Uma mulher de 34 anos submetida a tratamento sistêmico com osimertinibe para câncer de pulmão de células não pequenas (CPCNP) metastático com mutação EGFR apresentou-se ao hospital com sintomas de progressão para a meninge. Nesse contexto, foi inserido eletivamente um cateter Ommaya no terceiro ventrículo para tratamento intratecal, e a paciente passou a receber infusão endovenosa de dexametasona (8 mg/dia). Após o procedimento, SpO2 em ar ambiente, FR e FC eram 97%, 16 ciclos/min e 85 bpm, respectivamente. O balanço hídrico permaneceu próximo de zero, e não houve necessidade de transfusão de sangue.

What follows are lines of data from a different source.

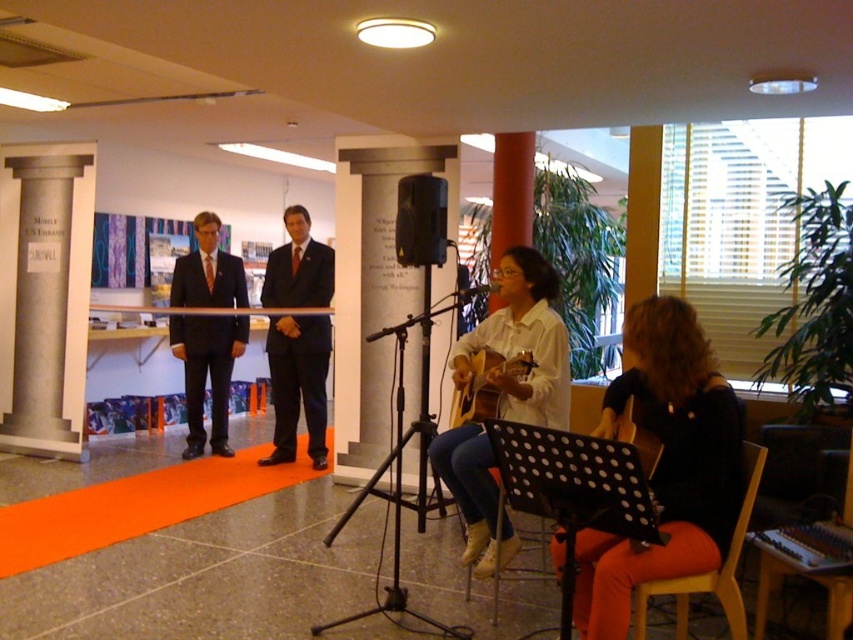 Question: Which is nearer to the orange fabric chair at lower right?

Choices:
 (A) wooden acoustic guitar at center
 (B) black fabric guitar at lower right
 (C) black plastic speaker at center

Answer: (B)

Question: From the image, what is the correct spatial relationship of matte black suit at center in relation to black plastic speaker at center?

Choices:
 (A) below
 (B) above

Answer: (A)

Question: Among these points, which one is nearest to the camera?

Choices:
 (A) (469, 403)
 (B) (543, 310)
 (C) (643, 364)
 (D) (323, 433)

Answer: (C)

Question: Which point is closer to the camera?

Choices:
 (A) matte black suit at center
 (B) wooden acoustic guitar at center

Answer: (B)

Question: Does orange fabric chair at lower right have a smaller size compared to black matte microphone at center?

Choices:
 (A) yes
 (B) no

Answer: (B)

Question: Can you confirm if matte white shirt at center is positioned to the left of wooden acoustic guitar at center?

Choices:
 (A) no
 (B) yes

Answer: (A) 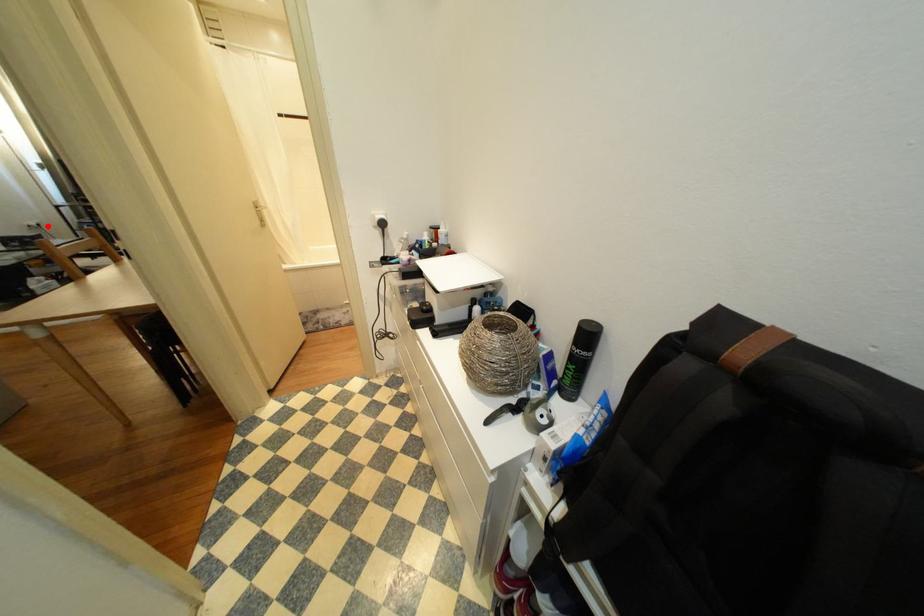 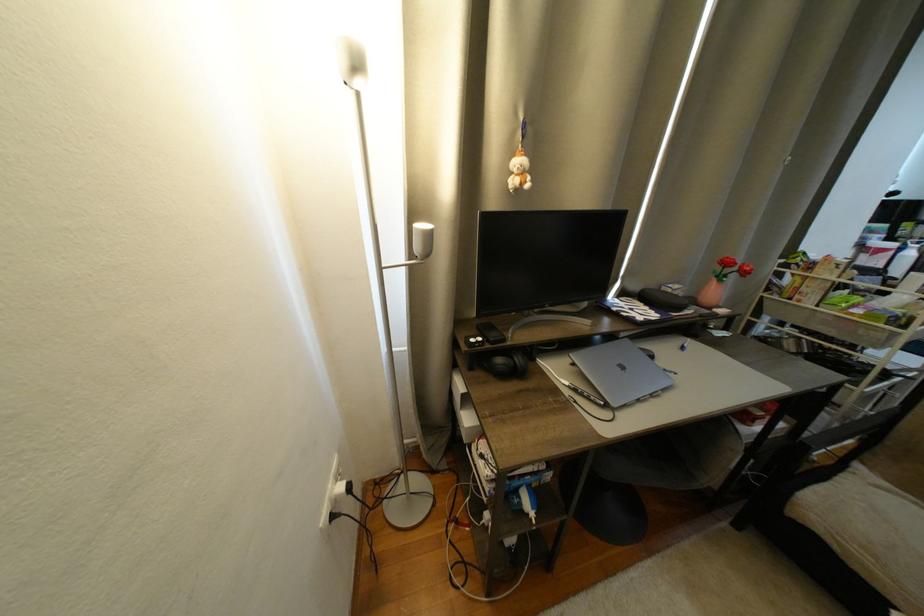 Question: A red point is marked in image1. In image2, is the corresponding 3D point closer to the camera or farther? Reply with the corresponding letter.

Choices:
 (A) The corresponding 3D point is closer.
 (B) The corresponding 3D point is farther.

Answer: (A)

Cinco dias depois, pemetrexede intratecal foi administrado via cateter Ommaya (pemetrexede 50 mg mais dexametasona 5 mg dissolvidos em solução de cloreto de sódio 0,9% para preparar uma solução de 5 mL). Aproximadamente 16 h após a infusão, a paciente queixou-se de falta de ar, tosse e taquicardia. A ausculta pulmonar apresentava crepitações nas bases pulmonares. A FC e a SpO2 eram de 150 bpm e 80% em ar ambiente, respectivamente. A pressão arterial era de 140/90 mmHg. Nenhum sinal de hipertensão intracraniana foi observado. Foi iniciada suplementação de oxigênio com máscara sem reinalação (10 L/min).

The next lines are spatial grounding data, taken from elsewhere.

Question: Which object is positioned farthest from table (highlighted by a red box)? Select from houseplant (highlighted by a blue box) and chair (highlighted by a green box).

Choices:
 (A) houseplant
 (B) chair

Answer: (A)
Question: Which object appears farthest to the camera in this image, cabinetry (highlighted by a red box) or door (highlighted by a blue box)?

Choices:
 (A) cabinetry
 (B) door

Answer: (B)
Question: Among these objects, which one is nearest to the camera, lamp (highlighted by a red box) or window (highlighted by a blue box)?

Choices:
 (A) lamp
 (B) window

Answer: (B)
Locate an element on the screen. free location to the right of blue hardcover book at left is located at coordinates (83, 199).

A radiografia de tórax (RXT) à beira do leito mostrou opacidades pulmonares bilaterais nos campos médio e inferior e possível derrame pleural à direita (Figura 1A), e a TC de tórax confirmou extensas opacidades bilaterais em vidro fosco, relativamente simétricas, às vezes tendendo a consolidar, juntamente com espessamento septal e pequeno derrame pleural à direita (Figura 1C).

Figura 1
Em A, radiografia de tórax (RXT) à beira do leito demonstrando opacidades pulmonares bilaterais nos campos médio e inferior e possível derrame pleural à direita. Em B, RXT à beira do leito realizado duas semanas após mostrou melhora significativa das opacidades pulmonares. Em C, TC axial confirmando acometimento pulmonar e extensas opacidades em vidro fosco, por vezes tendendo a consolidação, com espessamento septal. Em D, uma RM de coluna realizada alguns dias antes da TC de tórax descartou de forma confiável anormalidades pulmonares difusas prévias. As TC coronais confirmaram a melhora significativa descrita no RXT de controle (TC basal em E vs. TC de controle realizada duas semanas depois em F).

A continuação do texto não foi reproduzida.